Tuesday, January 25, 2011

Romania fund is ‘a shot of adrenaline’

By Chris Bryant in Vienna
Published: January 24 2011 
The Financial Times

Potential foreign investors in Romania, one of the European Union’s poorest countries, have often been frustrated by its comparatively underdeveloped capital market, weak corporate governance and slow pace of privatisation.

Mark Möbius, executive chairman of Templeton Emerging Markets Group, hopes to change that with the listing on the Bucharest stock exchange on Tuesday of Fondul Proprietatea – south-east Europe’s largest property restitution fund.

Romania’s government set up the €3.6bn closed-end fund in 2005 to compensate those whose property was confiscated during Communist rule.

Rather than award cash to victims, the state allotted claimants a share in a pool of 83 state-owned and formerly state-owned companies, most of them unlisted, and concentrated in the energy sector.

The fund’s key shareholdings include 10-20 per cent stakes in Petrom, Romania’s largest oil company, Romgaz, the natural gas producer, and Transelectrica and Transgaz, the power and gas transmission companies.

Franklin Templeton Investment Management took over the management of the fund in September last year in order to prepare to list it on January 25.

“You might call it a sovereign wealth fund for the country,” Mr Möbius told the Financial Times. “It’s a tremendous responsibility for us, not just to the country but to people who have been waiting years and years for compensation”.

The listing comes at a pivotal moment for Romania, a recipient in 2009 of a €20bn ($27bn) bail-out from the International Monetary Fund.

The country is struggling to pull out of recession due to some of the continent’s toughest austerity measures. The government has recently faced a succession of no-confidence votes that have added to market uncertainty.

Analysts say Fondul Proprietatea has the potential to provide a huge boost to the liquidity of the Bucharest stock exchange and thereby help attract new overseas institutional investors. Following the listing, the property fund will be the second-biggest company on the exchange by market capitalisation and is expected to increase the stock market’s overall free float by 81 per cent.

“There’s no question – this is going to be a shot of adrenaline to the system,” says Mr Möbius.

The government holds 39 per cent of the fund, having steadily cut its ownership. As a result approximately 5,200 individuals now control about 42 per cent of the share capital. The state’s holding is expected to fall below 33 per cent this year, after which it will effectively cede control of the fund.

Templeton plans to sell off smaller, unprofitable parts of the portfolio and shake up transparency and corporate governance at the remaining companies.

“These are companies where there is potential for increasing profitability and efficiency under a capable portfolio manager,” said Petar Atanasov, vice-president of the Balkan Advisory Company, a brokerage and investment manager.

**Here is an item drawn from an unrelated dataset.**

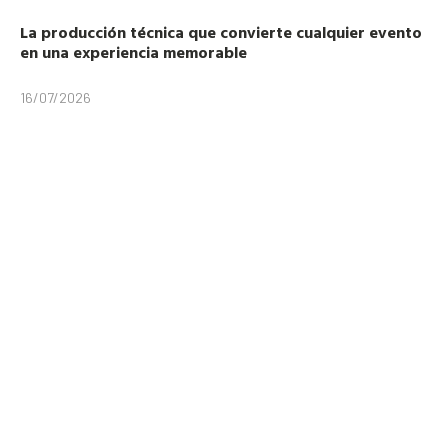
La producción técnica que convierte cualquier evento
en una experiencia memorable
16/07/2026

Templeton has already assumed the role of activist investor by initiating legal action against the directors of Romgaz who approved a Lei 400m ($127m) “donation” to the state budget at the end of last year.

The fund manager has also successfully challenged a proposed restructuring of the country’s electricity sector, which threatens to combine valuable parts of its portfolio with less attractive assets.

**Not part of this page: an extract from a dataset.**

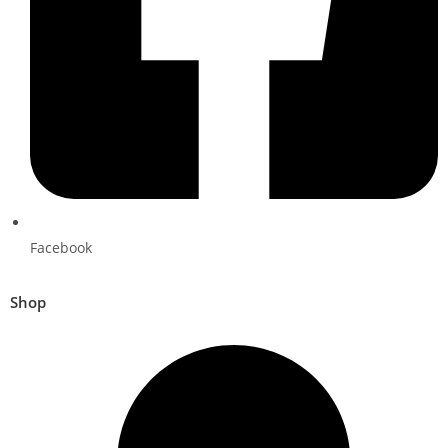
Facebook
Shop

“We’ve got to put people on notice at these companies ... Where something is wrong we have to take action in the interests of shareholders,” Mr Möbius explained.

These conflicts have underscored the risks for investors, whose interests may not always be aligned with those of the Romanian state.

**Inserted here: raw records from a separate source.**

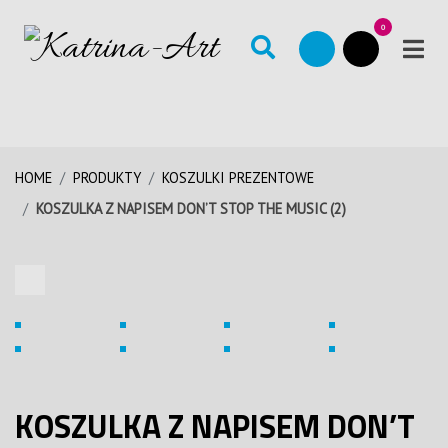
0
HOME
PRODUKTY
KOSZULKI PREZENTOWE
KOSZULKA Z NAPISEM DON’T STOP THE MUSIC (2)
KOSZULKA Z NAPISEM DON’T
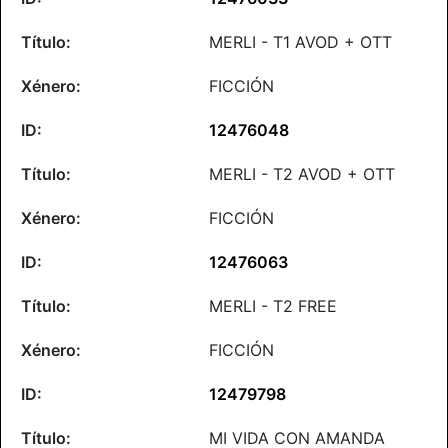
MERLI - T1 AVOD + OTT
FICCIÓN
12476048
MERLI - T2 AVOD + OTT
FICCIÓN
12476063
MERLI - T2 FREE
FICCIÓN
12479798
MI VIDA CON AMANDA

Nevertheless, analyst reaction to the listing has been broadly positive, with the fund viewed as a proxy for the Romanian energy sector which has been difficult for financial investors to access in the past.

Due to the time it has taken for Fondul Proprietatea to come to market, many restitution claimants have sold their titles to private investors on the grey market at discounts of more than 60 per cent.

Templeton’s first task will therefore be to raise the stock price to the level of net asset value, which the investment manager has calculated at 1.11 lei per share.